Clustor creates jobs based on the number of parameter combinations specified
in a plan script. There are 4 types of Clustor parameters involved in this
study which specify:
- Selection method
Apart from the five selection methods previously mentioned,
there are 6 other methods examined in this case study which results are not
presented, mainly because the methods couldn't converge into models with
reasonably good predictive performance even after 50 variables have been
included in the model. So, in total there are 11 selection methods.
- Data file
The data for this case study are randomly sampled into 10 train-test data sets.
In addition to that, one train-test data set using data from consecutive years
1950-1987 as the training data and 1987-1994 as the test data is also formed.
The latter data set was used to build the benchmark forecasting models named
SHIFOR and SHIFOR94 against which the predictive performance of the model being
built in this case study is compared.
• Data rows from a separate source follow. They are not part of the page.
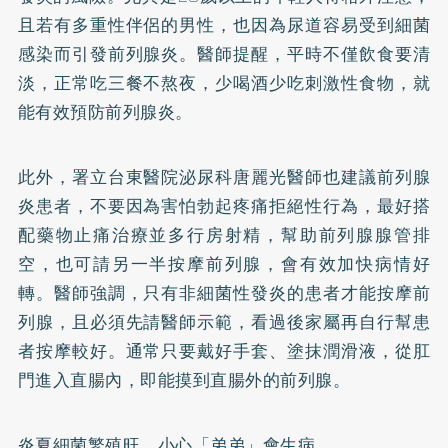
且若有多重性伴侶的男性，也因為尿道容易受到細菌
感染而引發前列腺炎。醫師提醒，平時不僅飲食要清
淡，正常吃三餐不熬夜，少喝酒少吃刺激性食物，就
能有效預防前列腺炎。
此外，署立台東醫院泌尿科唐麗光醫師也建議前列腺
炎患者，不要因為害怕勃起疼痛拒絕性行為，最好搭
配藥物止痛治療並多行房射精，幫助前列腺腺管排
空，也可請另一半按摩前列腺，會有效加快病情好
轉。醫師強調，只有非細菌性發炎的患者才能按摩前
列腺，且必須先請醫師示範，看過後家屬再自行幫患
者按摩較好。通常只要戴好手套、塗抹潤滑液，從肛
門進入直腸內，即能摸到直腸外的前列腺。
炎夏細菌繁殖旺 小心「弟弟」會生病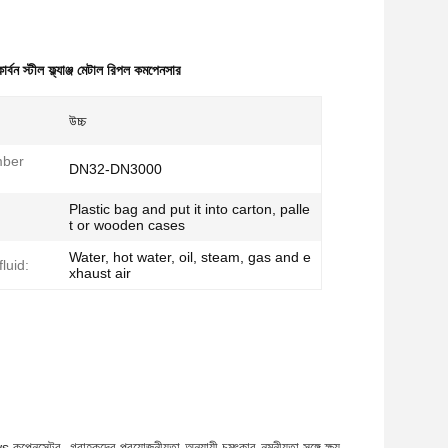
কার্বন স্টীল ফ্ল্যাঞ্জ মেটাল রিপল কমপেনসার
উচ্চ
mber
DN32-DN3000
Plastic bag and put it into carton, palle
t or wooden cases
Water, hot water, oil, steam, gas and e
luid:
xhaust air
পেনসেটর, গ্রাহকদের প্রয়োজনীয়তা অনুযায়ী চমৎকার নমনীয়তা সঙ্গে,ক্ষয়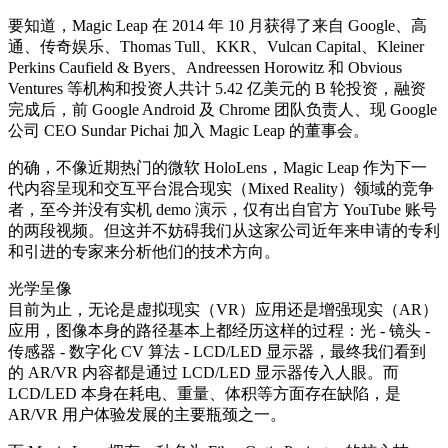
要知道，Magic Leap 在 2014 年 10 月获得了来自 Google、高
通、传奇娱乐、Thomas Tull、KKR、Vulcan Capital、Kleiner
Perkins Caufield & Byers、Andreessen Horowitz 和 Obvious
Ventures 等机构和投资人共计 5.42 亿美元的 B 轮投资，融资
完成后，前 Google Android 及 Chrome 团队负责人、现 Google
公司 CEO Sundar Pichai 加入 Magic Leap 的董事会。
的确，不像近期热门的微软 HoloLens，Magic Leap 作为下一
代内容呈现和交互平台混合现实（Mixed Reality）领域的竞争
者，至今并没有实机 demo 演示，仅有出自官方 YouTube 账号
的两段视频。但这并不妨碍我们从这家公司近年来申请的专利
和引进的专家来分析他们的技术方向。
光学呈像
目前为止，无论是虚拟现实（VR）应用还是增强现实（AR）
应用，图像本身的路径基本上都经历这样的过程：光 - 镜头 -
传感器 - 数字化 CV 算法 - LCD/LED 显示器，最终我们看到
的 AR/VR 内容都是通过 LCD/LED 显示器传入人眼。而
LCD/LED 本身在耗电、重量、体积等方面存在缺陷，是
AR/VR 用户体验发展的主要瓶颈之一。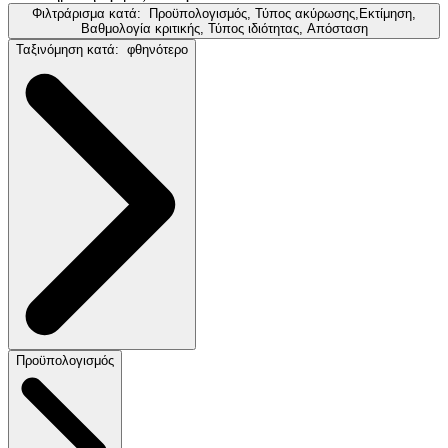
Φιλτράρισμα κατά:
Προϋπολογισμός, Τύπος ακύρωσης,Εκτίμηση,
Βαθμολογία κριτικής, Τύπος ιδιότητας, Απόσταση
Ταξινόμηση κατά:
φθηνότερο
Προϋπολογισμός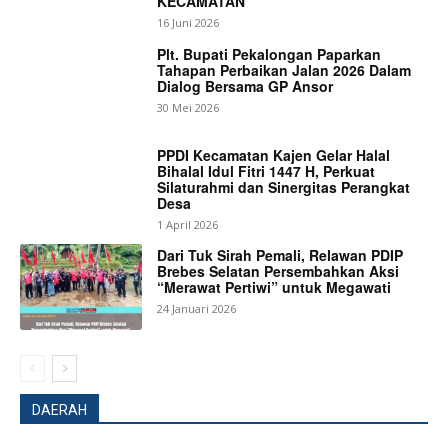
KECAMATAN
16 Juni 2026
Plt. Bupati Pekalongan Paparkan
Tahapan Perbaikan Jalan 2026 Dalam
Dialog Bersama GP Ansor
30 Mei 2026
PPDI Kecamatan Kajen Gelar Halal
Bihalal Idul Fitri 1447 H, Perkuat
Silaturahmi dan Sinergitas Perangkat
Desa
1 April 2026
Dari Tuk Sirah Pemali, Relawan PDIP
Brebes Selatan Persembahkan Aksi
“Merawat Pertiwi” untuk Megawati
News Week
24 Januari 2026
Magazine PRO
DAERAH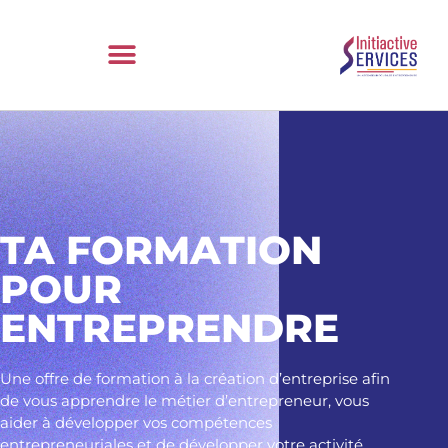
TA FORMATION
POUR
ENTREPRENDRE
Une offre de formation à la création d’entreprise afin
de vous apprendre le métier d’entrepreneur, vous
aider à développer vos compétences
entrepreneuriales et de développer votre activité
So, in total there are 11 data sets
each stored in a different data file.
- Regression coefficient calculation
In this experiments, the coefficients of a set of variables can be calculated
using two methods: Jacobian Transformation and Gaussian Elimination.
The cost of a model, especially one which variables are highly correlated,
can differ depending on which method is used to find the coefficients of the
variables. This in effect will cause the search algorithm to choose different
paths in its pursue to find an optimum model.
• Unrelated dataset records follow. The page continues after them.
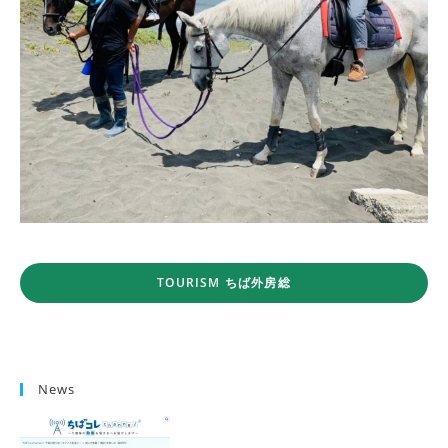
TOURISM ちば外房総
News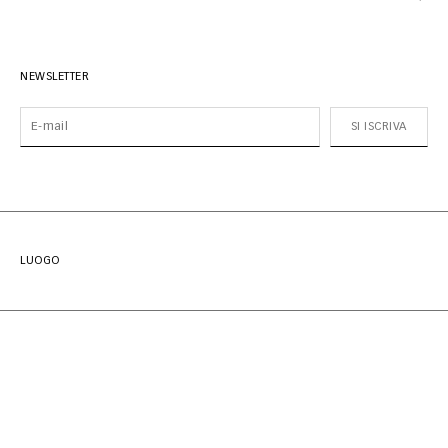
NEWSLETTER
SI ISCRIVA
LUOGO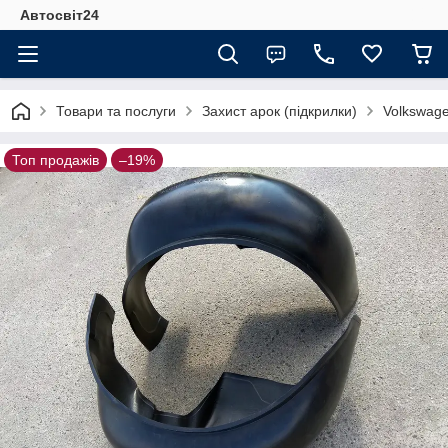
Автосвіт24
Товари та послуги
Захист арок (підкрилки)
Volkswag
Топ продажів
–19%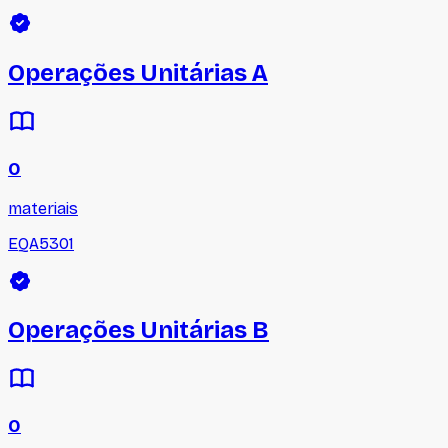
Operações Unitárias A
0
materiais
EQA5301
Operações Unitárias B
0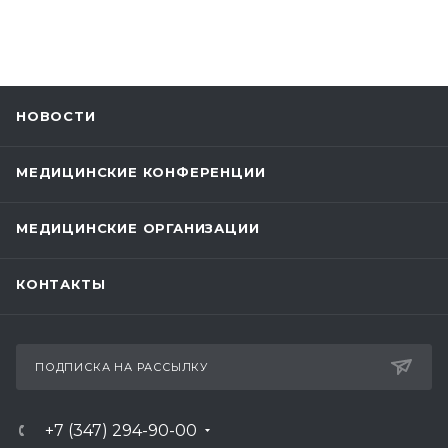
НОВОСТИ
МЕДИЦИНСКИЕ КОНФЕРЕНЦИИ
МЕДИЦИНСКИЕ ОРГАНИЗАЦИИ
КОНТАКТЫ
ПОДПИСКА НА РАССЫЛКУ
+7 (347) 294-90-00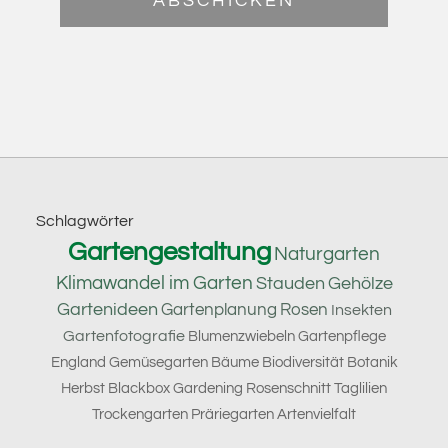
Footer
Schlagwörter
Gartengestaltung
Naturgarten
Klimawandel im Garten
Stauden
Gehölze
Gartenideen
Gartenplanung
Rosen
Insekten
Gartenfotografie
Blumenzwiebeln
Gartenpflege
England
Gemüsegarten
Bäume
Biodiversität
Botanik
Herbst
Blackbox Gardening
Rosenschnitt
Taglilien
Trockengarten
Präriegarten
Artenvielfalt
- MML model parameter estimation
This parameter is to distinguish the way a model's variable coefficients and
standard deviation is calculated between MML and the other methods.
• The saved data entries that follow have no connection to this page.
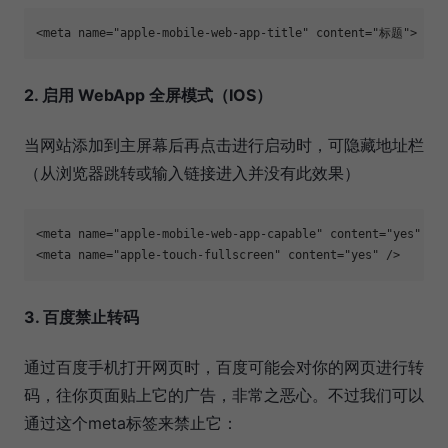
<meta name="apple-mobile-web-app-title" content="标题"> 
2. 启用 WebApp 全屏模式（IOS）
当网站添加到主屏幕后再点击进行启动时，可隐藏地址栏
（从浏览器跳转或输入链接进入并没有此效果）
<meta name="apple-mobile-web-app-capable" content="yes" /> 
<meta name="apple-touch-fullscreen" content="yes" /> 
3. 百度禁止转码
通过百度手机打开网页时，百度可能会对你的网页进行转
码，往你页面贴上它的广告，非常之恶心。不过我们可以
通过这个meta标签来禁止它：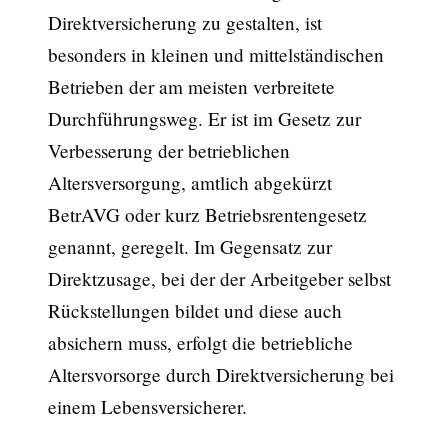
Direktversicherung zu gestalten, ist
besonders in kleinen und mittelständischen
Betrieben der am meisten verbreitete
Durchführungsweg. Er ist im Gesetz zur
Verbesserung der betrieblichen
Altersversorgung, amtlich abgekürzt
BetrAVG oder kurz Betriebsrentengesetz
genannt, geregelt. Im Gegensatz zur
Direktzusage, bei der der Arbeitgeber selbst
Rückstellungen bildet und diese auch
absichern muss, erfolgt die betriebliche
Altersvorsorge durch Direktversicherung bei
einem Lebensversicherer.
This is simply due to the different way those parameters are derived from
the initial formula in MML method. Hence, this Clustor parameter has 2 values.
Three Clustor script files are to be created before submitting the simulations
to Clustor:
- Plan file (example: complete.pln).
This file contains all the parameters and the command lines which Clustor
will parameterize to generate jobs at run time.
- Clustor option file (example:
clustor.options)
This file sets, among other things, the limit of jobs that can run concurrently
on a node for a user to prevent a user from dominating Clustor at any given
time.
- Root option file (example: root.options)
The number of concurrent node activations is set in this file.